Brief:
Copy, in full, each line of the material that holds the word "zdroje".
╔══
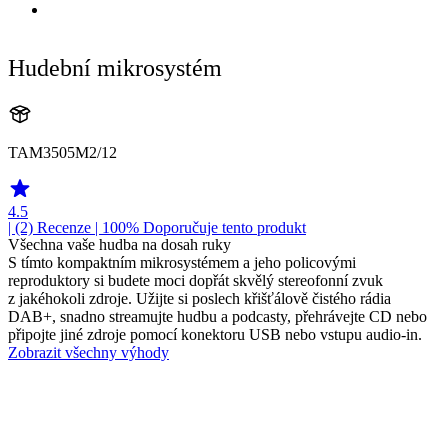
Hudební mikrosystém
TAM3505M2/12
4.5
| (2)
Recenze
| 100% Doporučuje tento produkt
Všechna vaše hudba na dosah ruky
S tímto kompaktním mikrosystémem a jeho policovými
reproduktory si budete moci dopřát skvělý stereofonní zvuk
z jakéhokoli zdroje. Užijte si poslech křišťálově čistého rádia
DAB+, snadno streamujte hudbu a podcasty, přehrávejte CD nebo
připojte jiné zdroje pomocí konektoru USB nebo vstupu audio-in.
Zobrazit všechny výhody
╚══
Task solution:
z jakéhokoli zdroje. Užijte si poslech křišťálově čistého rádia
připojte jiné zdroje pomocí konektoru USB nebo vstupu audio-in.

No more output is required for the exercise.